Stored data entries
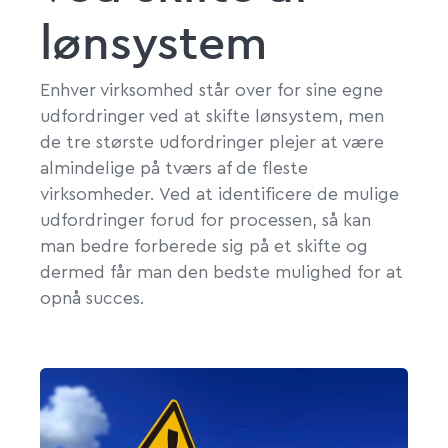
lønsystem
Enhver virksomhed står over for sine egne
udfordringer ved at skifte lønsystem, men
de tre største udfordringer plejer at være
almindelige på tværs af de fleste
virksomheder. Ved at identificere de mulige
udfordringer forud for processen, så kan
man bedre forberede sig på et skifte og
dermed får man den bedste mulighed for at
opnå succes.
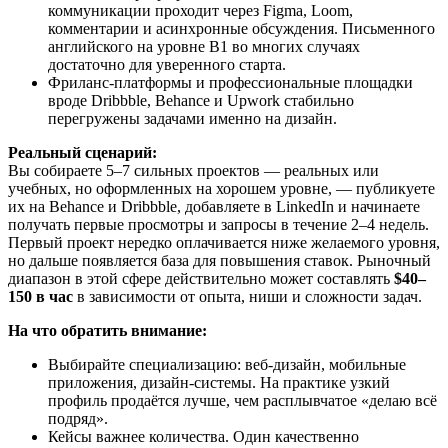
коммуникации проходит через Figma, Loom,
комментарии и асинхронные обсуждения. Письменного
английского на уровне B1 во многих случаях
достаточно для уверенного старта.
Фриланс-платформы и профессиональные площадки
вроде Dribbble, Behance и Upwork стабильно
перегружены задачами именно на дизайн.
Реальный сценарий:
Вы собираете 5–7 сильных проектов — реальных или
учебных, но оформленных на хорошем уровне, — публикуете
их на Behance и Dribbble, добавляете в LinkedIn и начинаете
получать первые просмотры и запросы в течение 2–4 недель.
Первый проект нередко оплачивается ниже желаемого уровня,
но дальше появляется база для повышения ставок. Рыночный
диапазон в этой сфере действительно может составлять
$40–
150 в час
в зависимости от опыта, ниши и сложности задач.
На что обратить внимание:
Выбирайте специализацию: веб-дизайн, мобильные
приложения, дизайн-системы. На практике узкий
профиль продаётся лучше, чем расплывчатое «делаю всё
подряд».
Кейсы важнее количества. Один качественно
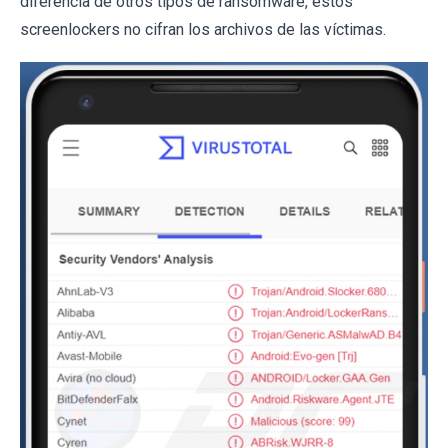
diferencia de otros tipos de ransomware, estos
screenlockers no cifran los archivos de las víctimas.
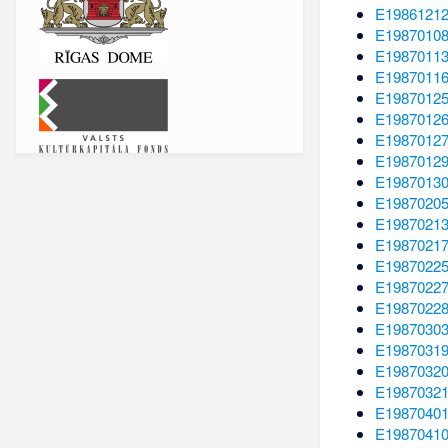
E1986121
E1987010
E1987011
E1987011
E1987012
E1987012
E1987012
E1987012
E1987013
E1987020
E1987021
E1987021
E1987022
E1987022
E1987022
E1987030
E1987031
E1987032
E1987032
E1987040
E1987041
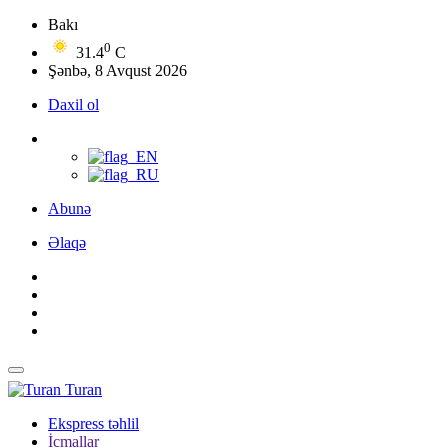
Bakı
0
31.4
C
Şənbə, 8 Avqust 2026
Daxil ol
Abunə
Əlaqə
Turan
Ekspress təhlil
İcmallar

- WHAT YOU HAVE TO DO:
Could you find every line in the records above that has the string "Behance" and copy it?

- OUTPUT:
вроде Dribbble, Behance и Upwork стабильно
их на Behance и Dribbble, добавляете в LinkedIn и начинаете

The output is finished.